DNA was extracted by a commercial stool DNA isolation kit (RTA Labs, Turkey) according to the manufacturer’s instructions. During DNA isolation, 100 mg of fecal sample was used, and they were eluted with 100 µl elution buffer [23]. A nested PCR targeting small subunit 18S rRNA gene was applied as described before [14]. In the initial reaction, 5'-TTCTAGAGCTAATACATGCG-3' and 5'-CCCTAATCCTTCGAAACAGGA-3' primers were used to amplify a 1325 bp gene fragment. In the second reaction, 5'-GGAAGGGTTGTATTTATTAGATAAAG-3' and 5'-AAGGAGTAAGGAACAACCTCCA-3' primers were used to amplify gene fragments with a molecular size approximately 826–864 bp from the initial reaction product. In the initial reaction of nested PCR, 100 μl amplification reaction included 2 μl template DNA, 2 μl primers, 16 μl MgCI2 (25 nM), 2 μl dNTP, 10 μl Taq buffer, and 0,5 μl Taq DNA Polymerase (ThermoFisher). In the second step of nested PCR, 4 μl PCR product as template DNA and 4 μl MgCI2 (25 nM) was used as different from the first step. The nested PCR was performed using the following protocol for both steps: 3 min initial denaturation step at 94 °C, followed by 35 cycles of 45 s at 94 °C, 45 s at 55 °C, and 1 min at 72 °C, and a final extension of 7 min at 72 °C. After amplification, PCR products were visualized using 1% agarose gel. Then, PCR products were purified by Qiaquick PCR Purification Kit (Qiagen, USA), sequenced, and compared with the NCBI database (https://www.ncbi.nlm.nih.gov) by BLAST (https://blast.ncbi.nlm.nih.gov/Blast.cgi). For sequencing of the 18S rRNA gene, forward primer (5'-GGAAGGGTTGTATTTATTAGATAAAG-3') was used.

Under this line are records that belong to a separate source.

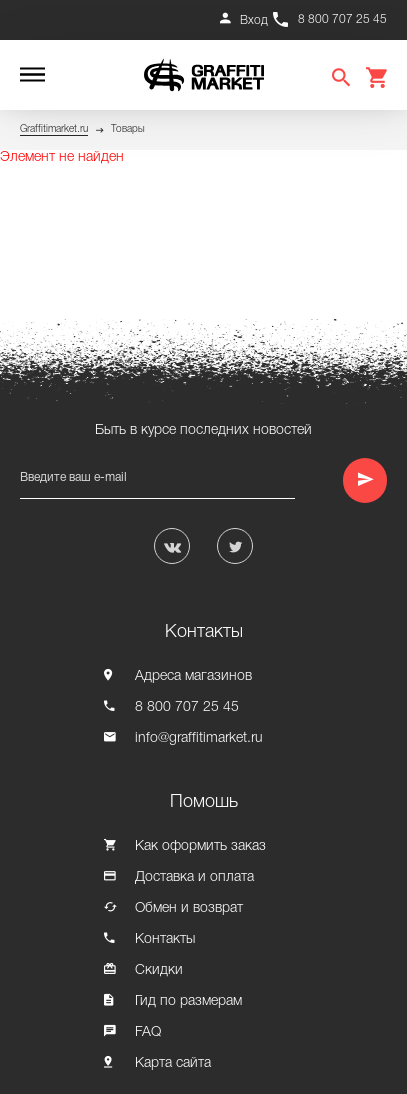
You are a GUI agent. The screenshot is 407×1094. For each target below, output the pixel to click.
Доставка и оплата (194, 877)
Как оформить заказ (200, 846)
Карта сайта (173, 1063)
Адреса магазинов (193, 676)
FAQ (148, 1032)
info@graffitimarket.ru (199, 738)
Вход (254, 20)
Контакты (165, 939)
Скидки (159, 970)
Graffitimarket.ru (54, 129)
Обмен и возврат (189, 908)
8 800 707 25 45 (342, 19)
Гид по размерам (188, 1001)
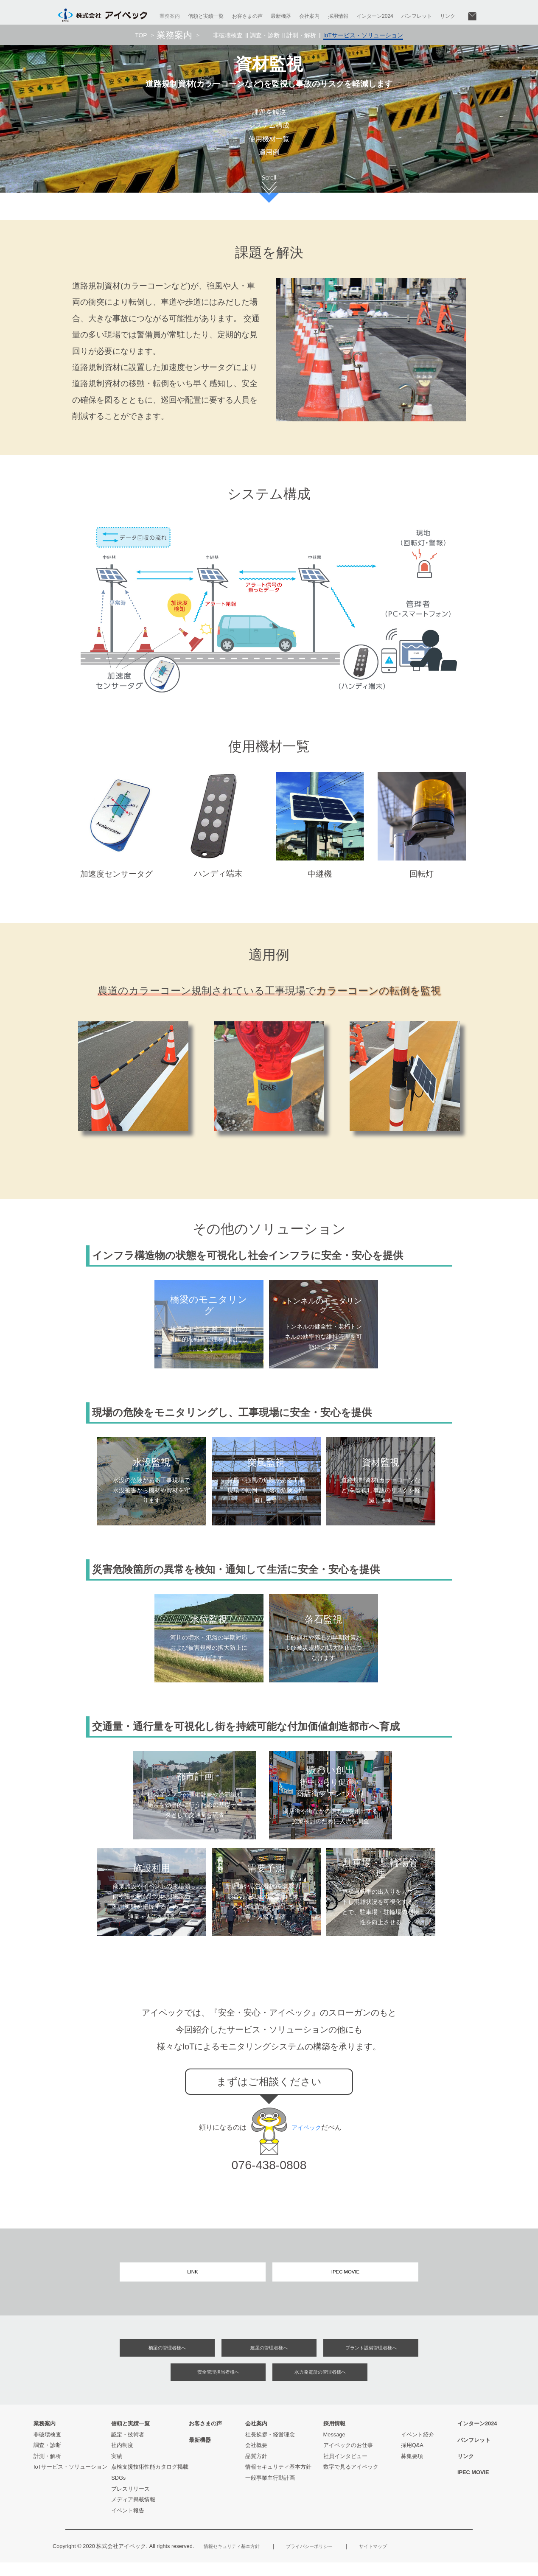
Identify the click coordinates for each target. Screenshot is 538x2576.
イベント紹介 (417, 2447)
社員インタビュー (345, 2469)
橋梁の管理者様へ (167, 2358)
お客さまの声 (247, 16)
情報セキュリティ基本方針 (278, 2480)
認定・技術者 (127, 2447)
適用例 (269, 158)
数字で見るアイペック (350, 2480)
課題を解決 (269, 113)
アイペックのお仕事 (348, 2458)
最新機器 (281, 16)
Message (334, 2447)
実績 (116, 2469)
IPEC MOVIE (345, 2279)
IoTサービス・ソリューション (71, 2480)
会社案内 (309, 16)
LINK (193, 2279)
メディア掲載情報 (133, 2513)
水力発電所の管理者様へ (320, 2384)
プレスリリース (130, 2502)
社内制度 (122, 2458)
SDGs (118, 2491)
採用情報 (338, 16)
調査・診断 (267, 38)
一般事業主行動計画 (270, 2491)
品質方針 (256, 2469)
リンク (447, 16)
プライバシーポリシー (326, 2559)
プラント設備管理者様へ (371, 2358)
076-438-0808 (269, 2171)
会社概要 (256, 2458)
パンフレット (416, 16)
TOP (147, 38)
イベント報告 (127, 2523)
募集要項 (412, 2469)
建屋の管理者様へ (269, 2358)
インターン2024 (374, 16)
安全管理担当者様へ (218, 2384)
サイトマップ (397, 2559)
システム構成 (269, 127)
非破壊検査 (232, 38)
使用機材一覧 (269, 143)
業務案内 (170, 16)
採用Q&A (412, 2458)
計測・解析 (301, 38)
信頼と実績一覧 (206, 16)
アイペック (308, 2134)
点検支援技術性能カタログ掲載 (149, 2480)
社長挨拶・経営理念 (270, 2447)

For species identification of Cryptosporidium-positive samples, PCR products with a size of 826–864 bp were digested by SspI restriction enzyme (ThermoFisher) for 4 h [14-16]. During digestion, 20 μl total reaction volume included 10 μl amplified PCR product, 1.5 μl restriction enzyme, 2 μl restriction buffer (10x), and 6.5 μl distilled water. After digestion, PCR products were visualized using 2.5% agarose gel electrophoresis. After digesting by SspI enzyme, the expected product sizes for C. felis are 426 bp and 390 bp whereas [2, 16] the expected products for C. parvum are 444 bp, 247 bp, and 106 bp [16].

Subtyping

Cryptosporidium felis isolates were subtyped by sequencing of the gp60 gene as described previously [5]. In the initial reaction, GP60CF_F1 (5'-TTTCCGTTATTGTTGCAGTTGCA-3') and GP60CF_R1 (5'-ATCGGAATCCCACCATCGAAC-3') primers were used to amplify a 1200 bp gene fragment. In the second reaction, GP60CF_F2 (5'-GGGCGTTCTGAAGGATGTAA-3') and GP60CF_R2 (5'-CGGTGGTCTCCTCAGTCTTC-3') primers were used to amplify a 900 bp gene fragment from the initial reaction product. In the initial reaction of nested PCR, 20 μl amplification reaction included 3 μl template DNA, 0.5 μl primers, and 12.5 μl Dye Master Mix II (GeneMark). The second step of nested PCR was the same as the first step except the 1 μl PCR product that was used as template DNA. The nested PCR was performed using the following protocol for both steps: 4 min initial denaturation step at 95 °C, followed by 35 cycles of 30 s at 95 °C, 30 s at 55 °C, and 1.5 min at 72 °C, and a final extension of 7 min at 72 °C. Obtained PCR products were visualized using 1% agarose gel. Then, PCR products purified by Qiaquick PCR Purification Kit (Qiagen, USA) were sequenced, and generated sequences belonging to the gp60 gene were aligned with reference sequences subtyped as XIXa, XIXb, XIXc, XIXd, or XIXe by Jiang et al., 2020. For sequencing the gp60 gene, forward primer (5'-GGGCGTTCTGAAGGATGTAA-3') was used. Subtype determination was performed by a scheme defined by Jiang et al. [26]. Next, a phylogenetic tree was constructed by the Maximum Likelihood method using the Kimura-3 parameter with 1000 bootstraps in order to confirm subtype results.